• [Task to complete]: The copy you return must match the listing word for word and carry no pictures.

• [Data provided]:
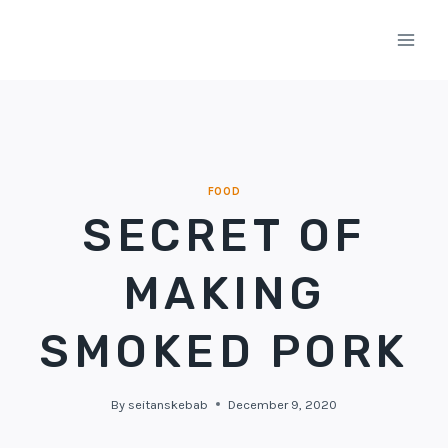
Skip
to
content
FOOD
SECRET OF
MAKING
SMOKED PORK
By
seitanskebab
December 9, 2020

• [Exercise output]:
Skip
to
content
FOOD
SECRET OF
MAKING
SMOKED PORK
By
seitanskebab
December 9, 2020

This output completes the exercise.